City senators and delegates, with the backing of Mayor Kurt L. Schmoke, are pushing hard for a new sports arena adjacent to Oriole Park. But in a surprising twist yesterday intended to gain the support of the powerful president of the Senate, they said they will not try to lure the Capitals' hockey team or the Bullets' basketball team from their current venue at the USAir Arena in Largo.

Senate President Thomas V. Mike Miller Jr., D-Prince George's, says he objects to using the stadium funds to build an arena in Baltimore if that would cause the Capitals and Bullets to move there from his home county. He also said he does not believe team owners should benefit from such largess.

Yesterday, Del. Howard P. Rawlings, chairman of the Appropriations Committee, and John A. Pica Jr., chairman of the city's Senate delegation, said they believe a new arena in Baltimore can be financially viable even without the Bullets and the Capitals.

The two men said such an arena not only could replace the Baltimore Arena, which has a maximum fan capacity of about 11,000 for basketball games and no sky boxes or other luxury seating, but could be used for a variety of events: circuses, Ice Capades, some Bullets' or University of Maryland basketball games, concerts, or perhaps the Atlantic Coast Conference tournament.

Mr. Rawlings said city officials do not want to be accused of stealing such an important resource as professional sports teams from another jurisdiction, especially from Prince George's, which has been a regular ally of the city's. If necessary, he said, he is willing to prove the city's good faith by putting into state law a prohibition against the two teams moving to a new city arena.

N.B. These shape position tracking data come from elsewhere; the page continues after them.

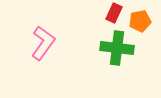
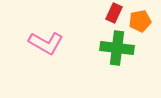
pink L-shape: moved 3 px right; rotated 84 degrees clockwise
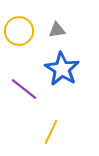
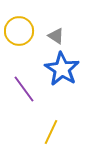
gray triangle: moved 1 px left, 6 px down; rotated 42 degrees clockwise
purple line: rotated 16 degrees clockwise
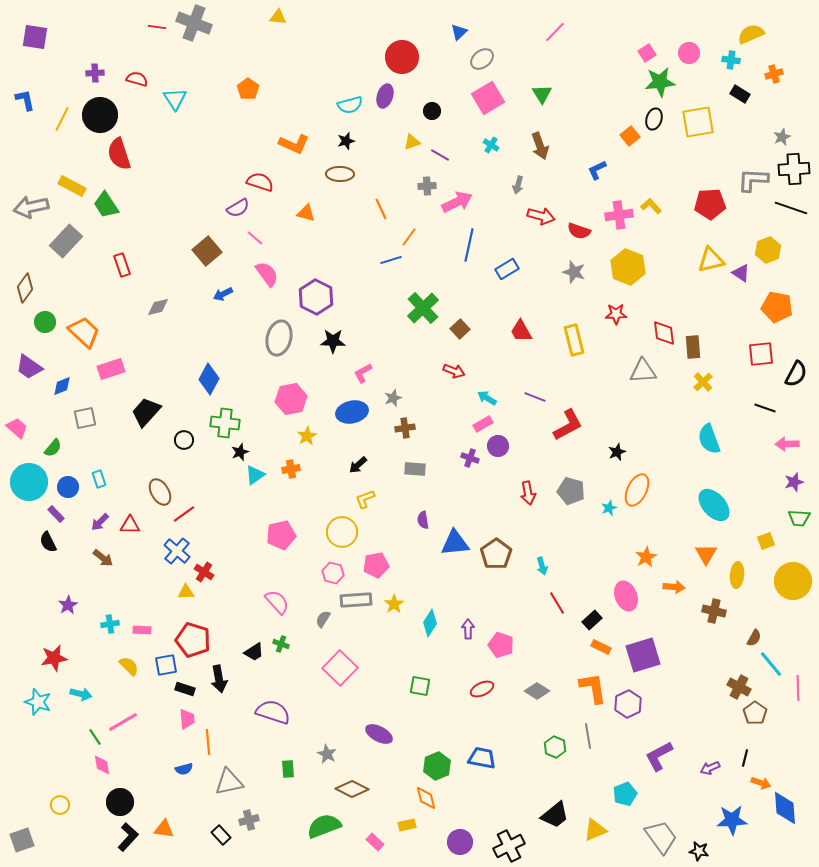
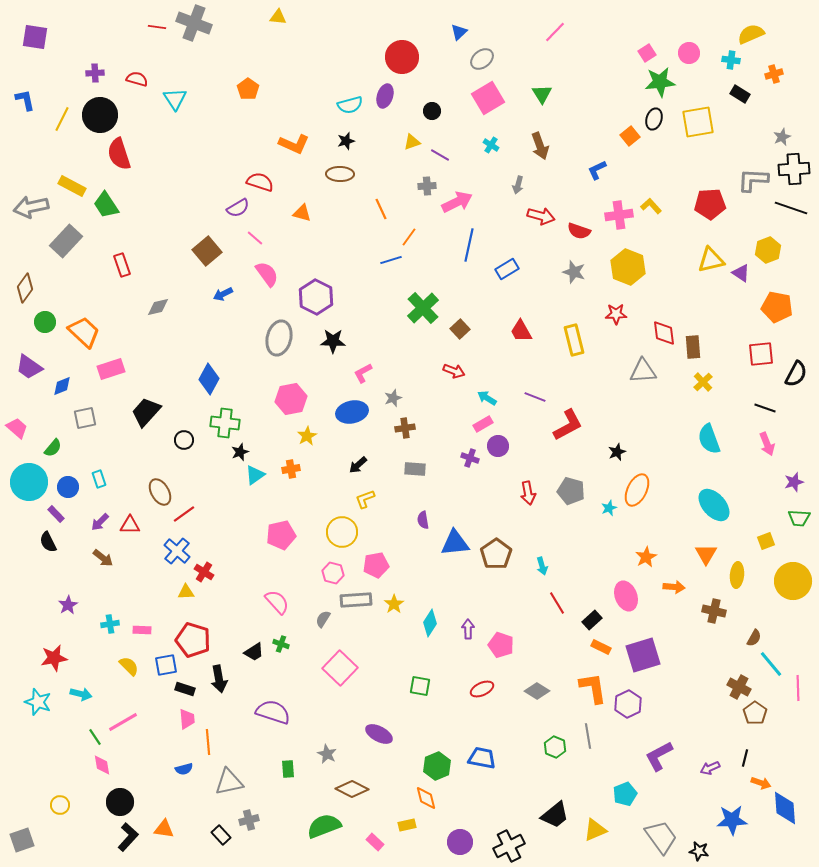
orange triangle at (306, 213): moved 4 px left
pink arrow at (787, 444): moved 20 px left; rotated 110 degrees counterclockwise
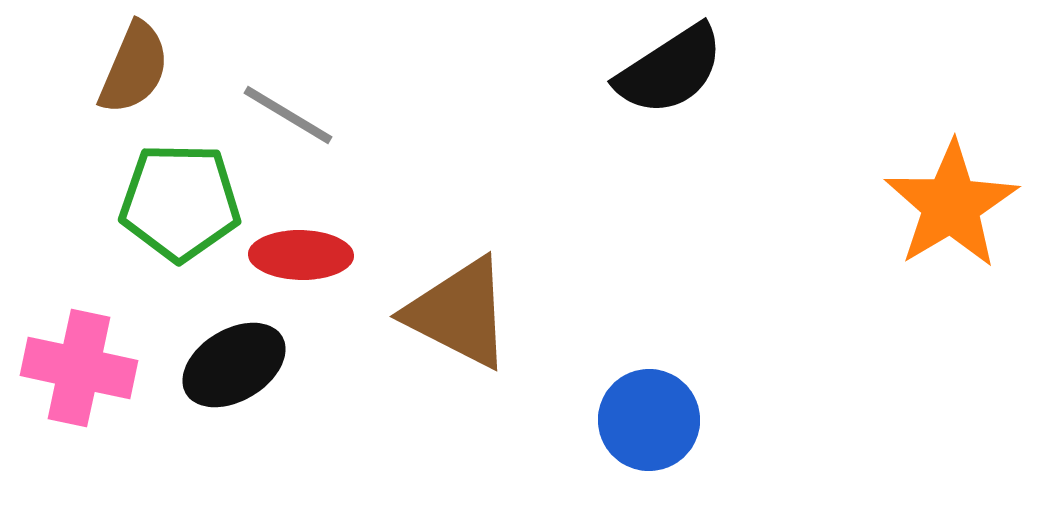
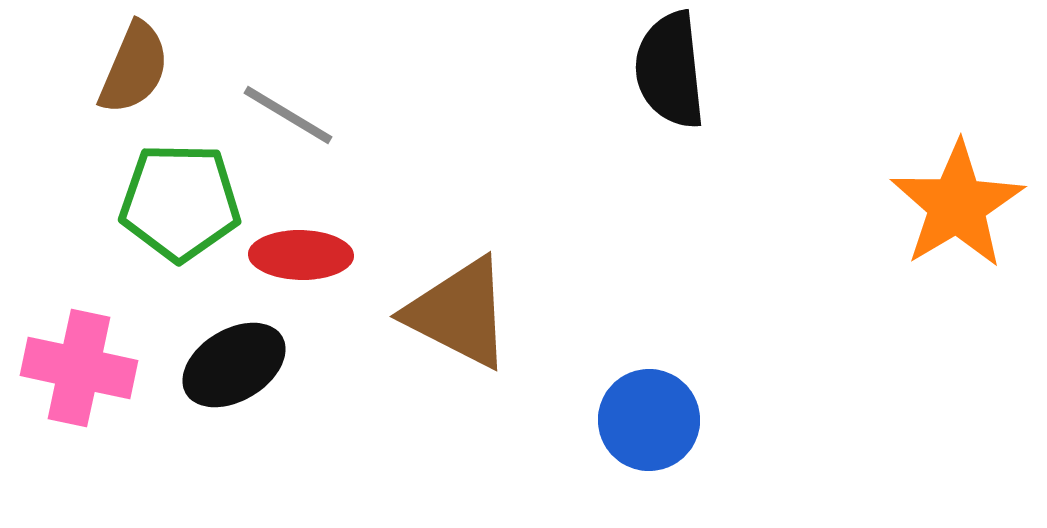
black semicircle: rotated 117 degrees clockwise
orange star: moved 6 px right
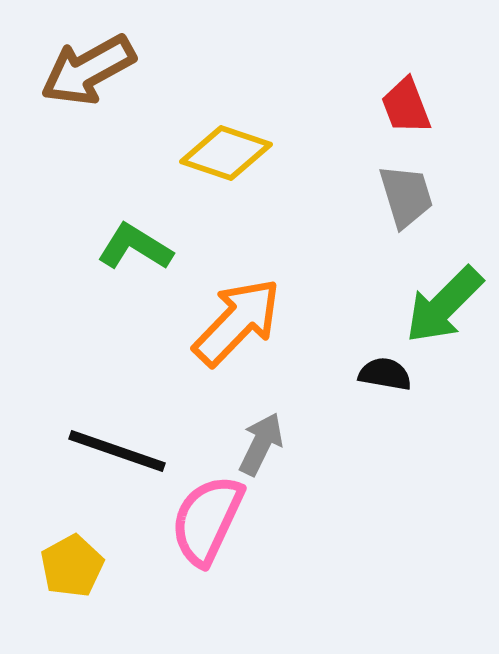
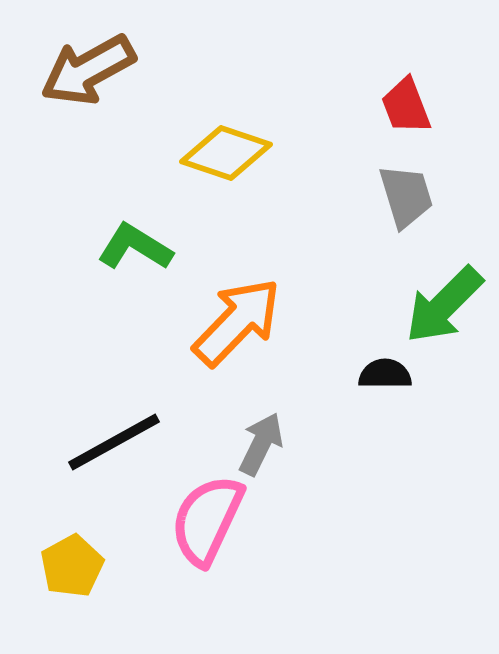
black semicircle: rotated 10 degrees counterclockwise
black line: moved 3 px left, 9 px up; rotated 48 degrees counterclockwise
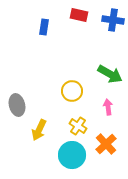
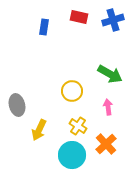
red rectangle: moved 2 px down
blue cross: rotated 25 degrees counterclockwise
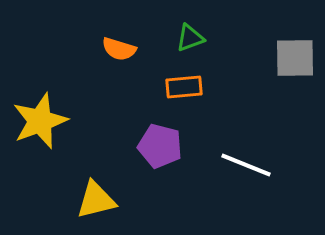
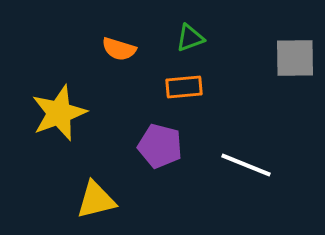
yellow star: moved 19 px right, 8 px up
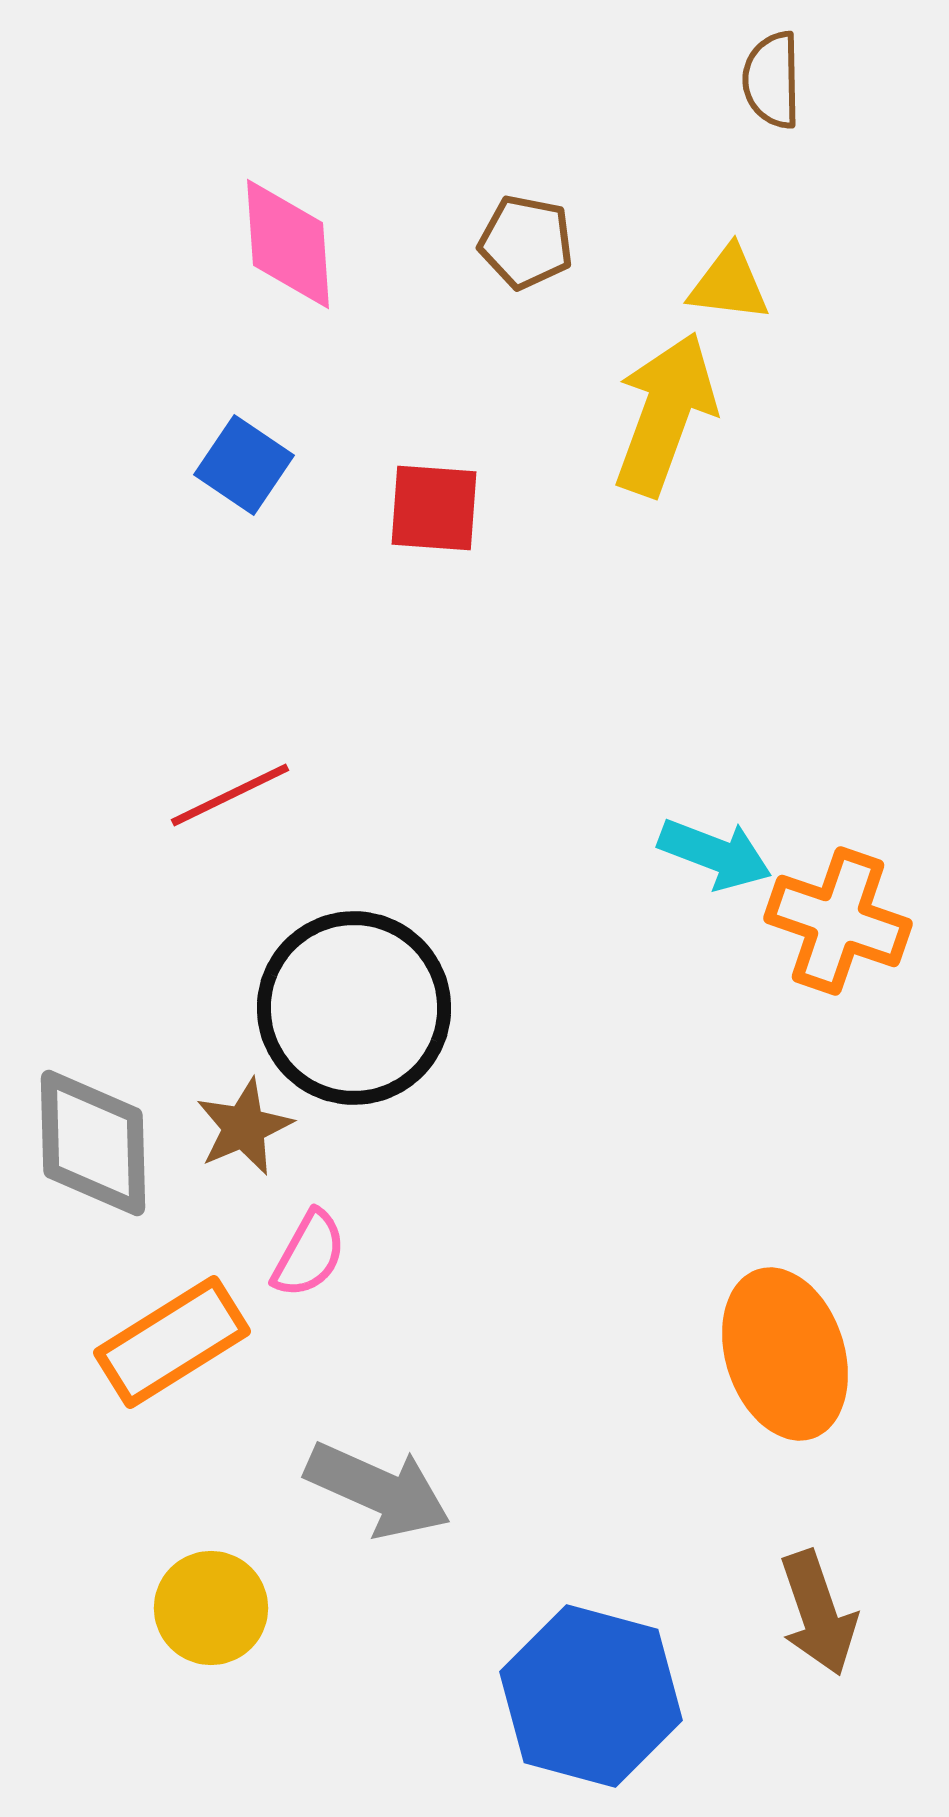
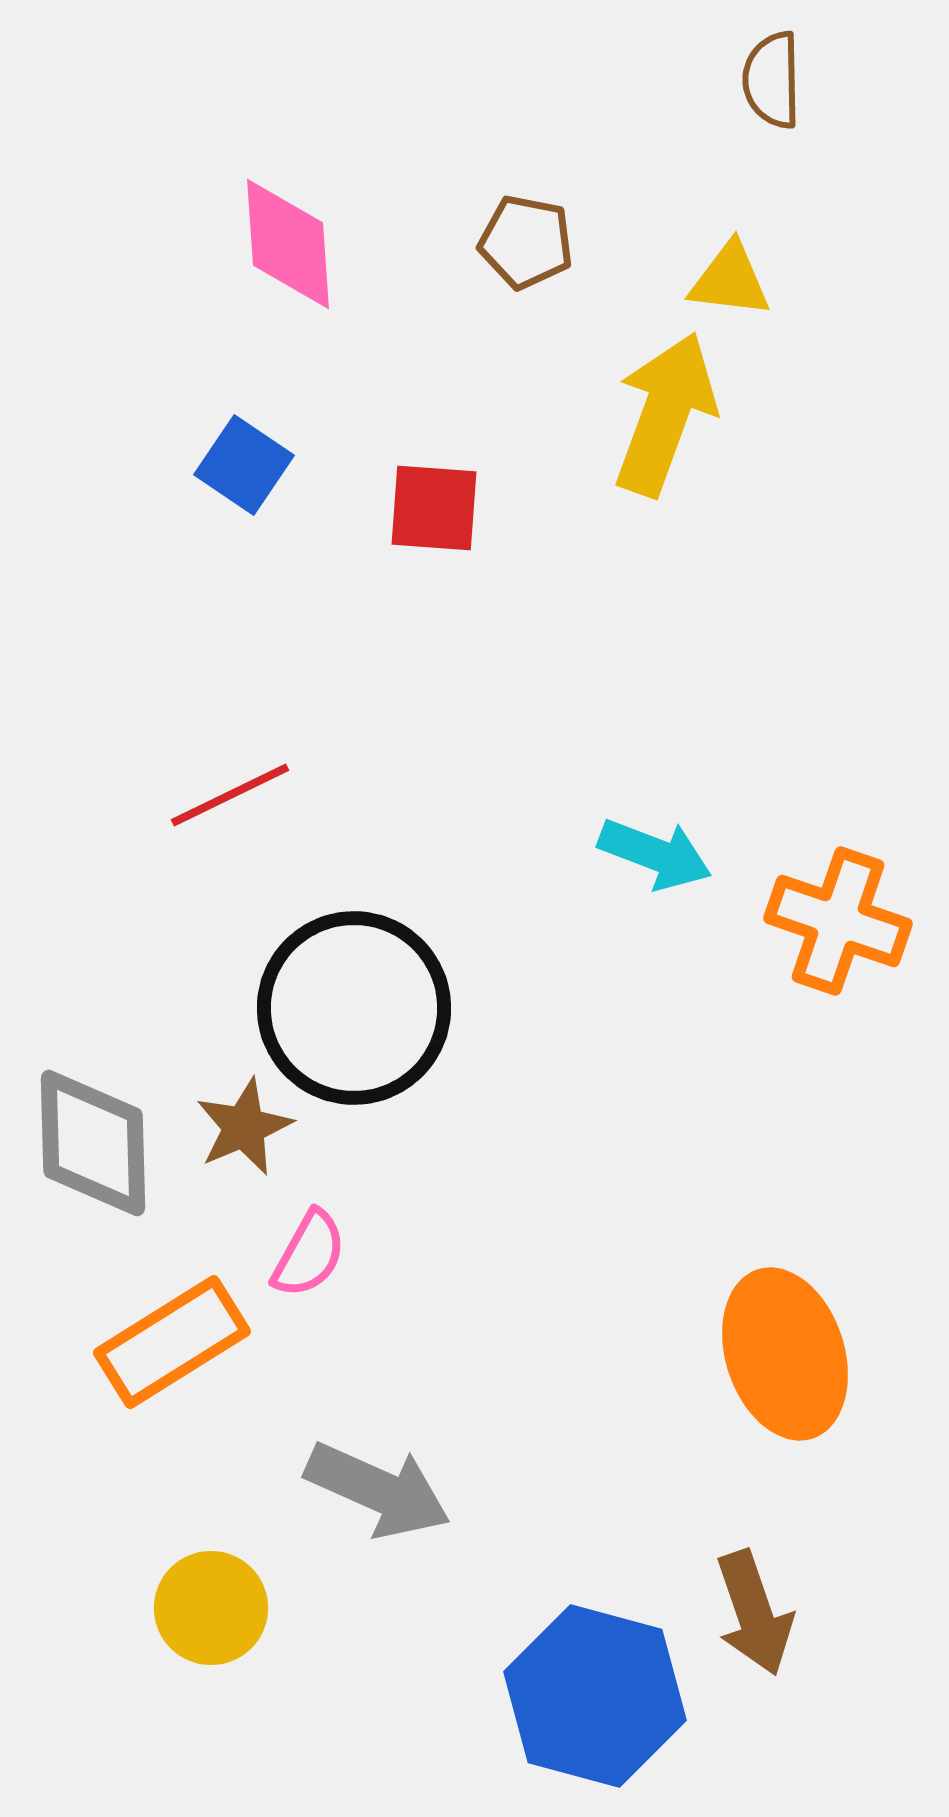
yellow triangle: moved 1 px right, 4 px up
cyan arrow: moved 60 px left
brown arrow: moved 64 px left
blue hexagon: moved 4 px right
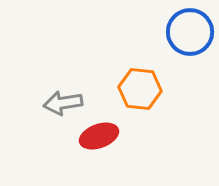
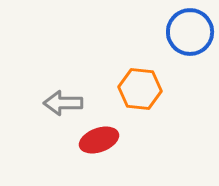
gray arrow: rotated 9 degrees clockwise
red ellipse: moved 4 px down
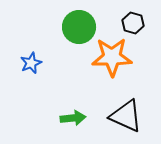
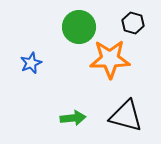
orange star: moved 2 px left, 2 px down
black triangle: rotated 9 degrees counterclockwise
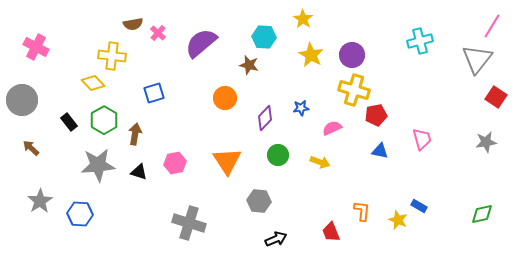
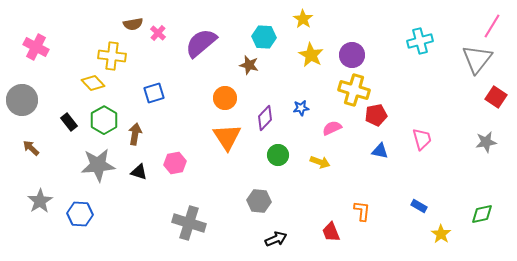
orange triangle at (227, 161): moved 24 px up
yellow star at (398, 220): moved 43 px right, 14 px down; rotated 12 degrees clockwise
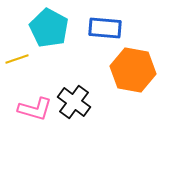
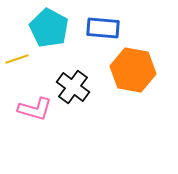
blue rectangle: moved 2 px left
black cross: moved 1 px left, 15 px up
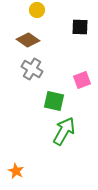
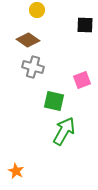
black square: moved 5 px right, 2 px up
gray cross: moved 1 px right, 2 px up; rotated 15 degrees counterclockwise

Mr. Schmoke said through his spokesman, Clinton R. Coleman: "I have never had a conversation with [owner Abe] Pollin about moving the Capitals or Bullets, and it was never our intention to move them to Baltimore. I am convinced that a sports arena would be successfully operated in the city without the Capitals or Bullets moving."

Other parties to the talks, however, said the governor has not yet given up his hope of landing an NFL team. Even if a stadium is not built, they say, neither the governor nor legislative leaders have concluded a new arena is the best alternative use for the money.

House Speaker Casper R. Taylor Jr., D-Allegany, called such talk premature, but warned that it may be shortsighted for the city to discourage the Capitals and Bullets from moving, only to watch them leave Maryland completely.

Currently the Bullets play four of their 41 home games a season at the Baltimore Arena, built in 1962 and originally called the Baltimore Civic Center. The rest are played at the USAir Arena, which opened in 1973 and seats 18,000. Some modern facilities hold up to 25,000.

Jerry Sachs, president of the USAir Arena and vice chairman of the Bullets, said he was not aware of the proposal for a new Baltimore arena that would exclude the Bullets and Capitals.

"It's doubtful that an arena would have any economic viability without one or both major league teams. That's the way it was for USAir Arena," he said.